Work through the records below, line by line, and say how many lines include "professional", with nothing else.

Data for processing:
○ ○ ○ ○ ○ ○ ○

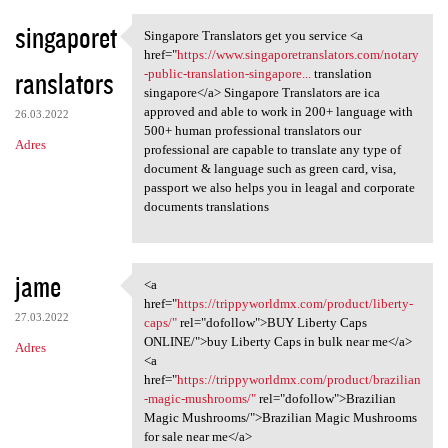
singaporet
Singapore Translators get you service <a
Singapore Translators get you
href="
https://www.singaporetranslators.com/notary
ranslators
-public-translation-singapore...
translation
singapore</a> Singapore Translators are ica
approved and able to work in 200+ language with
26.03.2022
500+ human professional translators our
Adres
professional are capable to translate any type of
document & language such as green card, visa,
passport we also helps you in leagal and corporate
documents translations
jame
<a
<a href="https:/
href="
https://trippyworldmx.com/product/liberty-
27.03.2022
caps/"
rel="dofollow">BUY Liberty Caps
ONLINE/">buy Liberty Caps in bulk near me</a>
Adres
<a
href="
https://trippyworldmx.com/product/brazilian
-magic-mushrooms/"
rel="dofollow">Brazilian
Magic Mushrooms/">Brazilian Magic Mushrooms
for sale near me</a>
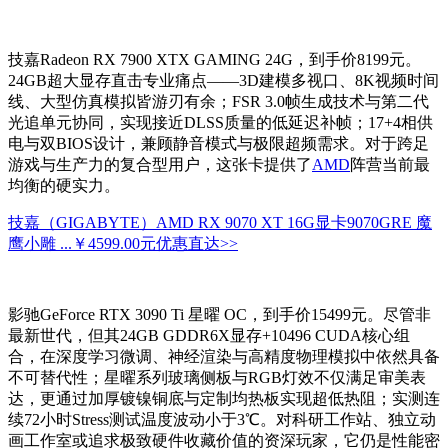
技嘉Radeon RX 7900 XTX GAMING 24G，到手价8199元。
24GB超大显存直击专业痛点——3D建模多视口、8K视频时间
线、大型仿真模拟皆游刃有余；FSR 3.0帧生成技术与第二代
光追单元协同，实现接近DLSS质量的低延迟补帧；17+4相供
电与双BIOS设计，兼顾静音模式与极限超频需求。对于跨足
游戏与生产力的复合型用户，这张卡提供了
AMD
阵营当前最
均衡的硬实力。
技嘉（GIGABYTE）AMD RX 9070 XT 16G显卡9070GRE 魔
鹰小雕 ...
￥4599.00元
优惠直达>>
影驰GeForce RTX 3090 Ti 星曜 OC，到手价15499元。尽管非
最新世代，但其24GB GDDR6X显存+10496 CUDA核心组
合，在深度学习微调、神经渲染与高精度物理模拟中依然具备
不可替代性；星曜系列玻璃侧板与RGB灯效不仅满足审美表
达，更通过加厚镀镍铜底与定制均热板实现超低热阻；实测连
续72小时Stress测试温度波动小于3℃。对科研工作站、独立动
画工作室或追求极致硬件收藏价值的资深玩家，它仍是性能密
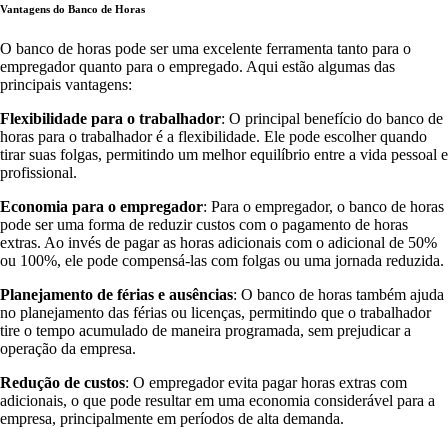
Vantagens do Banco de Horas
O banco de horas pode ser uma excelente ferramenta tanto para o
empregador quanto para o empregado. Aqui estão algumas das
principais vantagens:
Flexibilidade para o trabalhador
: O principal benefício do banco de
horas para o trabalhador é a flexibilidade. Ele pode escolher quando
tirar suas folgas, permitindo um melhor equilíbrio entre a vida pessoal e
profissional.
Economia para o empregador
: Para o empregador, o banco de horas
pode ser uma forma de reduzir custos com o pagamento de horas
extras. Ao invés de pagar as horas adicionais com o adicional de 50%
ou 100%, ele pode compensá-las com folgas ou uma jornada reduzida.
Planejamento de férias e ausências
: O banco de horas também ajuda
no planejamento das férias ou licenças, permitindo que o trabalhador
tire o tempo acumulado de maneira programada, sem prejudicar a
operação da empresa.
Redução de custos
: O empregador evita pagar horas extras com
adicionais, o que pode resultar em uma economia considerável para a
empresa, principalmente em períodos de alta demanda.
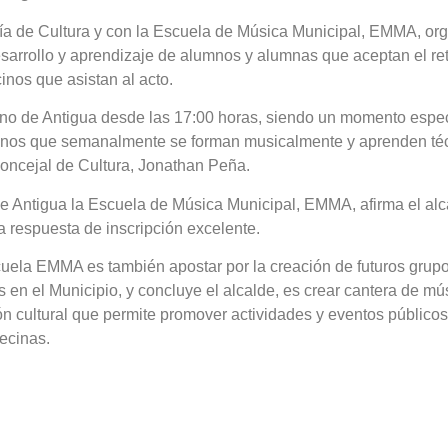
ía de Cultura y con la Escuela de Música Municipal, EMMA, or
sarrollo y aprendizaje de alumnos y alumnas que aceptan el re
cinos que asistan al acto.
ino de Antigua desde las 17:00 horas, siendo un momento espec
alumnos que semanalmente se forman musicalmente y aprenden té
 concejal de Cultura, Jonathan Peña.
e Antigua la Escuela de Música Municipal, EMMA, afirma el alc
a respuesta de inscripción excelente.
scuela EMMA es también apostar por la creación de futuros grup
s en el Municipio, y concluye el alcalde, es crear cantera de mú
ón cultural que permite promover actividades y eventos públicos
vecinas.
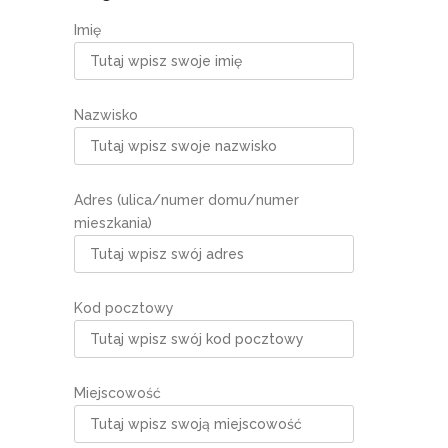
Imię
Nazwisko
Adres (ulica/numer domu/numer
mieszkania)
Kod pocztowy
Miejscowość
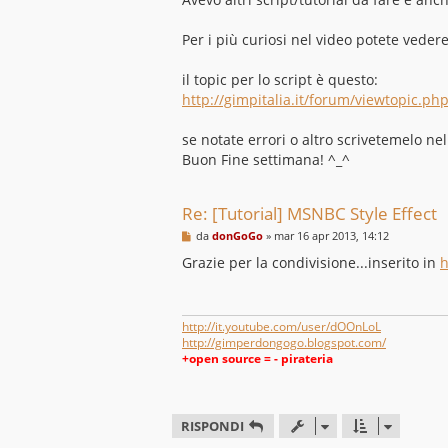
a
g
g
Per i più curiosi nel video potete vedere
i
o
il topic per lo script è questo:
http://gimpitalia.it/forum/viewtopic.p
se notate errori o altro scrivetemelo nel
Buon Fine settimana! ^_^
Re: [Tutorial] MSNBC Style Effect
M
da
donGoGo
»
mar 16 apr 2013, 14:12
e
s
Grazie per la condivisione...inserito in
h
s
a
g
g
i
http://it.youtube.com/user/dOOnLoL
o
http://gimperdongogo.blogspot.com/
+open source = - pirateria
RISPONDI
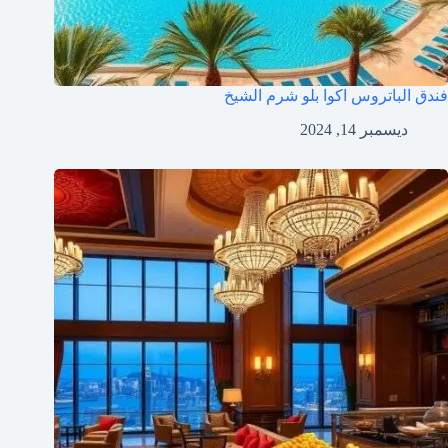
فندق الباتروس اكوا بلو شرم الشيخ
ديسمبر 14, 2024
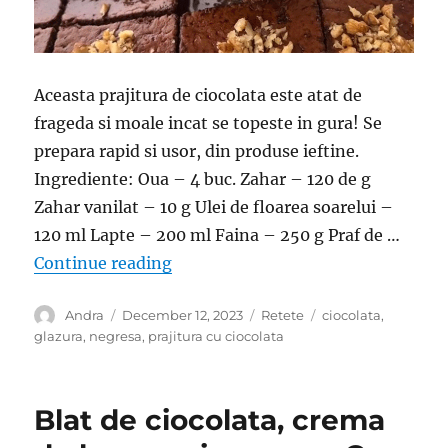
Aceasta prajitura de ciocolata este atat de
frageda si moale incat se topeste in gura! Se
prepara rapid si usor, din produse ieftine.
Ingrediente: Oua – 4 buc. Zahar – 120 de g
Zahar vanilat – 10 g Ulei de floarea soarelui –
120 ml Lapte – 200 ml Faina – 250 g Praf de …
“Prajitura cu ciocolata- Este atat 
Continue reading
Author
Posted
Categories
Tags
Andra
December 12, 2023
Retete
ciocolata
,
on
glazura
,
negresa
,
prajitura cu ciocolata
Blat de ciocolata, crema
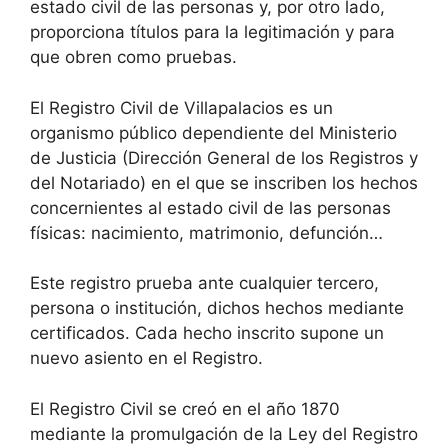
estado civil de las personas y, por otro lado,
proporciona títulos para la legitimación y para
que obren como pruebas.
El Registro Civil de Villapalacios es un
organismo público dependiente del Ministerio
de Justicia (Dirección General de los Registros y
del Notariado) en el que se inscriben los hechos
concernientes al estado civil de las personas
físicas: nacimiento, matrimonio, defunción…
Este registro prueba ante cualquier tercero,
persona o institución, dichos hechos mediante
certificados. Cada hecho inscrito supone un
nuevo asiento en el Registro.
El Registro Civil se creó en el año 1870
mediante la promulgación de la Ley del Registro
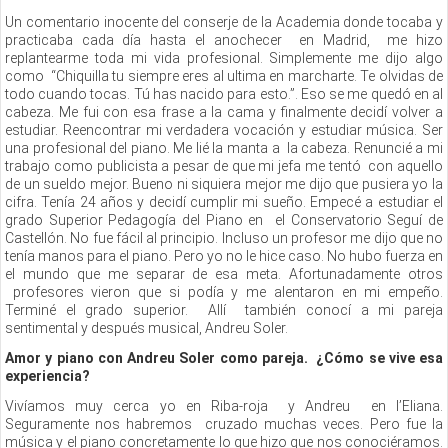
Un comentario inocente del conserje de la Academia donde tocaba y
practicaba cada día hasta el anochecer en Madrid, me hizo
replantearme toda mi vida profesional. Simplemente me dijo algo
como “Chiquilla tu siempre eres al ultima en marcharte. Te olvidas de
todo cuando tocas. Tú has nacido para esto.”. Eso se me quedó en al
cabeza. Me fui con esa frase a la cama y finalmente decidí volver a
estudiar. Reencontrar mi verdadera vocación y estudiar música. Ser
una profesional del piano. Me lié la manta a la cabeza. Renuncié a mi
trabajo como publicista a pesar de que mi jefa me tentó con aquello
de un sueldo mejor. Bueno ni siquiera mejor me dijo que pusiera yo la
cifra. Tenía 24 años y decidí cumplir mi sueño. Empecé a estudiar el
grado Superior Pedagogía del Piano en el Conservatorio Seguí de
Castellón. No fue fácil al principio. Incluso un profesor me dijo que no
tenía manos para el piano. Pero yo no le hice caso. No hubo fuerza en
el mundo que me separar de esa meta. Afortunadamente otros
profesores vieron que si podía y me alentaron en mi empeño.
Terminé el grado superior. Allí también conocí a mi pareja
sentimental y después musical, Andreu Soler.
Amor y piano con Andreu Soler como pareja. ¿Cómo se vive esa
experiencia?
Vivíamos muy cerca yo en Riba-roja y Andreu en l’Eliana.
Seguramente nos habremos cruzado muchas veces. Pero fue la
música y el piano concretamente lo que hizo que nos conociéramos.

○ ○ ○ ○ ○ ○ ○

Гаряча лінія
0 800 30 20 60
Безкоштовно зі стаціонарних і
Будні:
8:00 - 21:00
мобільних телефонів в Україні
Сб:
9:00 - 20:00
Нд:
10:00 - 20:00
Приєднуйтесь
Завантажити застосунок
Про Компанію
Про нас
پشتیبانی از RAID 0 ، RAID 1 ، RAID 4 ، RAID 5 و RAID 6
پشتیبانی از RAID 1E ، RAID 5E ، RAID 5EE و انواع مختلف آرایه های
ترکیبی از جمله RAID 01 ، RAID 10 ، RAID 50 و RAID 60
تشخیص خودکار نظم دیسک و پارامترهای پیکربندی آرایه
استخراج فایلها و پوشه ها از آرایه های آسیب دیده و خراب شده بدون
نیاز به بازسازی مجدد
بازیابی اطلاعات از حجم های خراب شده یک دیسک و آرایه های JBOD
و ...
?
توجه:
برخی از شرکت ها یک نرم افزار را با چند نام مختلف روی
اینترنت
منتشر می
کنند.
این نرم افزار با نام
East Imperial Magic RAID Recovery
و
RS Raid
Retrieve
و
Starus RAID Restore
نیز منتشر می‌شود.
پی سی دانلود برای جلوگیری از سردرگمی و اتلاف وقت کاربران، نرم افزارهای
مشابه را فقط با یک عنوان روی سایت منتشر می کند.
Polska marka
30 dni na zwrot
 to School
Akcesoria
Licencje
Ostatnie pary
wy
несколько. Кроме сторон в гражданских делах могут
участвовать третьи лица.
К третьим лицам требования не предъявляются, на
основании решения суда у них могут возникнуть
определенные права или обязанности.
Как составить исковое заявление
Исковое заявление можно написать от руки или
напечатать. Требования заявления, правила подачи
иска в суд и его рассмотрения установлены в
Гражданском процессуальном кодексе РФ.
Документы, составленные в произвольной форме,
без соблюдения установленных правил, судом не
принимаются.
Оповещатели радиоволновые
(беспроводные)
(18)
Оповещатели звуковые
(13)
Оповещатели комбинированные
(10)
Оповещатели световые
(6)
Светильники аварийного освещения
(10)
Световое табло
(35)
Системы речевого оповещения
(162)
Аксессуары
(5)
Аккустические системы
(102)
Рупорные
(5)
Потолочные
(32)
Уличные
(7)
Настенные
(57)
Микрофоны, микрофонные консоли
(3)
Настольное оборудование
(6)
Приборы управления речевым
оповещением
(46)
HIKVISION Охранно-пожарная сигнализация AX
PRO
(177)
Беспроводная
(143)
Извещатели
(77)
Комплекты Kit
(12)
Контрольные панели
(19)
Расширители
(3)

○ ○ ○ ○ ○ ○ ○

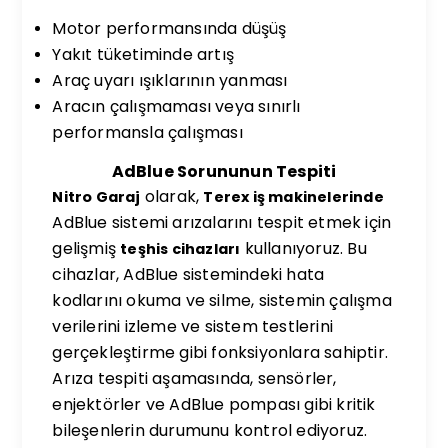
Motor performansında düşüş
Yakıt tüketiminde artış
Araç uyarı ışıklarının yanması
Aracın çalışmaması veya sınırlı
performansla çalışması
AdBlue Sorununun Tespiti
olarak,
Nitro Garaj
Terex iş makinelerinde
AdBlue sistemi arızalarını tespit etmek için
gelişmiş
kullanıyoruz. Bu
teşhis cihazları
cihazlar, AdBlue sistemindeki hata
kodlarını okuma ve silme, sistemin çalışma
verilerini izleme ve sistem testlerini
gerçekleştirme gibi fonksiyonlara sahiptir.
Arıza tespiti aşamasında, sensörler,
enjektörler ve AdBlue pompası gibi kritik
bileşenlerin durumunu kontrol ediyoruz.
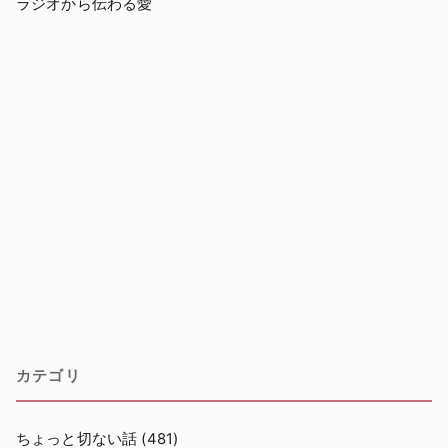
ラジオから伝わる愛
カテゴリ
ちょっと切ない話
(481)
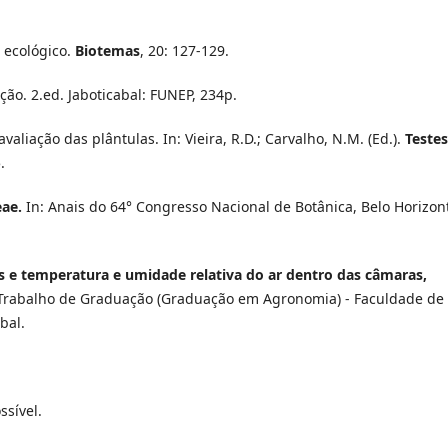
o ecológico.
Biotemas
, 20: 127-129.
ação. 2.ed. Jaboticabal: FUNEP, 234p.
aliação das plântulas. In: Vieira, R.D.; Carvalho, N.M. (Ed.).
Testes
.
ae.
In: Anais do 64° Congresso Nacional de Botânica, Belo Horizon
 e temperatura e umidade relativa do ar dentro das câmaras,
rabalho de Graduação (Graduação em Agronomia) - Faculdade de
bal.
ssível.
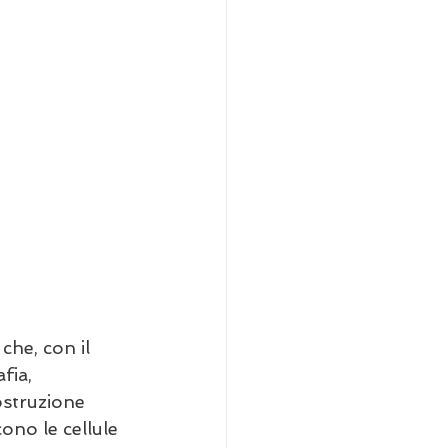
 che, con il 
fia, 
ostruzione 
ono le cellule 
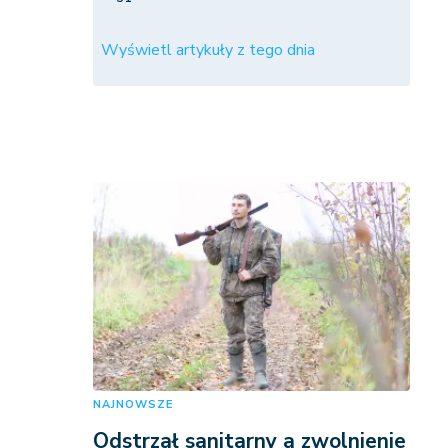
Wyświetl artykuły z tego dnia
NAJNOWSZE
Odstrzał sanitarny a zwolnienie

○ ○ ○ ○ ○ ○ ○

Answer to this problem:
2